Neben Charlie Chaplin war Buster Keaton Hollywoods größter Stummfilmstar. Und seinen größten Erfolg drehte er auf einem alten Dampfer

Es wäre ein ungewöhnlicher Unfall gewesen, dem der Mann unter dem Helm fast zum Opfer gefallen wäre. Ein prominent besetzter noch dazu. Joseph Frank Keaton, besser bekannt als „Buster“, war im Jahr 1924 ein anerkannter Hollywoodstar mit einem nach ihm benannten Studio, dessen Geldgeber seine künstlerische Unabhängigkeit absicherten und der das Kinopublikum mit todernstem Gesicht Tränen lachen ließ. Die Kritiker nannten ihn „The Great Stoneface“. Keaton war außerdem bekannt dafür, alle seine Stunts selbst durchzuführen, als hoch trainierter Akrobat stellte er sich jeder körperlichen Herausforderung.

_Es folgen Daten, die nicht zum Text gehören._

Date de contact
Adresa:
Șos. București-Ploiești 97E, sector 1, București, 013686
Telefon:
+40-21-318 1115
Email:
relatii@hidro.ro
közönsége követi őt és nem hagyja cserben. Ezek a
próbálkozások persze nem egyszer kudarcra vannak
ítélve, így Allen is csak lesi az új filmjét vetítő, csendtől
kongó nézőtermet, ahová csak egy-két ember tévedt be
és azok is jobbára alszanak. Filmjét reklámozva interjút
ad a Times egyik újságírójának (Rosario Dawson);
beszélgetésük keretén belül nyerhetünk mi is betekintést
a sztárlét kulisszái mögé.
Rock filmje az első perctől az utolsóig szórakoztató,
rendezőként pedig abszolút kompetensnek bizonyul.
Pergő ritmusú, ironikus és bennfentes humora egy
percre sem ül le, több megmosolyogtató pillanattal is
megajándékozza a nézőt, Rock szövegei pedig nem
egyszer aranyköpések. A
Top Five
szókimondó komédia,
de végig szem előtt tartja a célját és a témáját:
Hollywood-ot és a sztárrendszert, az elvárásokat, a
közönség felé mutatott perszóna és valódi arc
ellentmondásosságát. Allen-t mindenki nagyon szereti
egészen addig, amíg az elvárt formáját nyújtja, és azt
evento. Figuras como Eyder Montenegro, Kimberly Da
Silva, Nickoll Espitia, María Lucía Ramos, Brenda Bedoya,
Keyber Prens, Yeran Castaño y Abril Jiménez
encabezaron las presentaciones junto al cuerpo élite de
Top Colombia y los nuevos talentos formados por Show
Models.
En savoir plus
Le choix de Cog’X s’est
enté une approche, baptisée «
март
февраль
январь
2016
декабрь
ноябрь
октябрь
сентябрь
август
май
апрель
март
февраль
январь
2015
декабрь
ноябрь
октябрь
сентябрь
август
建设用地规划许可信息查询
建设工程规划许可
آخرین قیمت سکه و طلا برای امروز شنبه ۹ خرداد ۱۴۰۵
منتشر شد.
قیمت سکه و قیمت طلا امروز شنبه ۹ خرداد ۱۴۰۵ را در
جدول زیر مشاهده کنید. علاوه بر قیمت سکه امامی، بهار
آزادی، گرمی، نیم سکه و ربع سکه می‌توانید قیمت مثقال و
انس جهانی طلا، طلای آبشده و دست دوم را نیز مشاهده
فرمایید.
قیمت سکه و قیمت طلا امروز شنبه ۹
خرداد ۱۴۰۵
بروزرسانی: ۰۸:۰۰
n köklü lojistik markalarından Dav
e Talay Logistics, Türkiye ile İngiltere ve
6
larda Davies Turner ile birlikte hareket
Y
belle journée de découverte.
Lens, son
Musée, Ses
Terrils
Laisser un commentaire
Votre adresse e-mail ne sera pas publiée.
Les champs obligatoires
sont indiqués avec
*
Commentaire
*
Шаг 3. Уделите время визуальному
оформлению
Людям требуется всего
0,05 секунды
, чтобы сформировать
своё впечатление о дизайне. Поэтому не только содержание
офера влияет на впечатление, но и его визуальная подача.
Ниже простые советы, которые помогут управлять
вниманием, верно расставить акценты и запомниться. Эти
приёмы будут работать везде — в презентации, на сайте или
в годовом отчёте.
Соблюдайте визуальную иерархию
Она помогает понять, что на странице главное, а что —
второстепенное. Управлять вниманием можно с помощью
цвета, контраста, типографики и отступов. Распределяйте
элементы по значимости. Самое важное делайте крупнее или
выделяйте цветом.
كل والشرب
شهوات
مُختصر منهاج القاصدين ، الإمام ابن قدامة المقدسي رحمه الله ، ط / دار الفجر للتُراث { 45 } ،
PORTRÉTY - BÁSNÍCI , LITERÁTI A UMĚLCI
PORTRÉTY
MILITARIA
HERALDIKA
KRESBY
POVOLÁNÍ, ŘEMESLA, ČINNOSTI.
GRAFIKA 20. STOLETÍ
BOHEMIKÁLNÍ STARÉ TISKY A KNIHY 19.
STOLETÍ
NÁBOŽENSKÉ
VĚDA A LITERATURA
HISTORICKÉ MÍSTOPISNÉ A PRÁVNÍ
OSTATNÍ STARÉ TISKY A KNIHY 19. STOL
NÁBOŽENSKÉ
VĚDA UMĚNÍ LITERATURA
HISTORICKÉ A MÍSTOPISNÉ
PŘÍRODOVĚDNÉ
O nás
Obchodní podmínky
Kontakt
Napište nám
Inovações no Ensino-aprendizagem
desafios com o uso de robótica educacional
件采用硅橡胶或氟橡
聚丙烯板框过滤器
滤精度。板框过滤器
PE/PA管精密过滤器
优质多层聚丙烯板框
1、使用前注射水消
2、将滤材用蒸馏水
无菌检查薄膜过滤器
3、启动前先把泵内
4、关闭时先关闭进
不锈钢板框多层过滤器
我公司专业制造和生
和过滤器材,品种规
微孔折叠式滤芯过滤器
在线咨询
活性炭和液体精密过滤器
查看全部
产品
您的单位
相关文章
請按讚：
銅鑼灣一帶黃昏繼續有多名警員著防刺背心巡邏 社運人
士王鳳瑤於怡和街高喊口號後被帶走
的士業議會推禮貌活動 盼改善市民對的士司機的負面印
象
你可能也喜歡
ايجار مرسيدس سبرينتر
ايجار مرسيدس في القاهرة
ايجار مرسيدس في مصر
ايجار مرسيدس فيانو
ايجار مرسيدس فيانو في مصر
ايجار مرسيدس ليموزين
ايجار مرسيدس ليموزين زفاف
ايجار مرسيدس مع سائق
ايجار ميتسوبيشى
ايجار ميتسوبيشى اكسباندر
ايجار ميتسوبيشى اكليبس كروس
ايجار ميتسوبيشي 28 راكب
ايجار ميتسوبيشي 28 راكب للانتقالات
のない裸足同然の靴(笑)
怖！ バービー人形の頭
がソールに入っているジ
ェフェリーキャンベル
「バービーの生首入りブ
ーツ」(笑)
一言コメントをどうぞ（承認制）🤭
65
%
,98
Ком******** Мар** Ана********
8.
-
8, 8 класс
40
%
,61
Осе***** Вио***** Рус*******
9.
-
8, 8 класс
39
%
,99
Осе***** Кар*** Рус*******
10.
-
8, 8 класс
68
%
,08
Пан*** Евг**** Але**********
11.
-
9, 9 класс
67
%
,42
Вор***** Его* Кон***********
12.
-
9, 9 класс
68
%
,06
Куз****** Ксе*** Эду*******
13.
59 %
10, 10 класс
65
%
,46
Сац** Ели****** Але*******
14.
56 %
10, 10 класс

Und so saß er bei den Dreharbeiten zu seinem dritten abendfüllenden Werk, „The Navigator“, in einem sperrigen Taucheranzug am Set, den Bleigürtel um die Hüften, bereit für den nächsten Gag. Rollo Treadway, die Hauptfigur des Filmes, als Taucher ebenso unerfahren wie sein Darsteller, soll sich nervös eine Zigarette anstecken, die Frau an seiner Seite ihm dennoch den Helm überstülpen, festschrauben und den hustenden Helden in letzter Sekunde befreien.

Kathryn McGuire, Keatons Filmpartnerin, drehte den Helm ein wenig zu weit, er rastete ein. Ein aufmerksamer Requisiteur erkannte den echten Schrecken in Keatons Augen und konnte ihn rechtzeitig retten. Es war wohl Keatons Glück, dass der Helm eine Spezialanfertigung war, sein Sichtfenster besonders groß, damit das Publikum in jedem Bild erkennen würde, dass der leibhaftige Star im Anzug steckt. Sonst wäre Keaton beim Dreh von „The Navigator“ vielleicht einer Rauchvergiftung erlegen, noch ehe ein Tropfen Wasser seinen Taucheranzug benetzt hätte.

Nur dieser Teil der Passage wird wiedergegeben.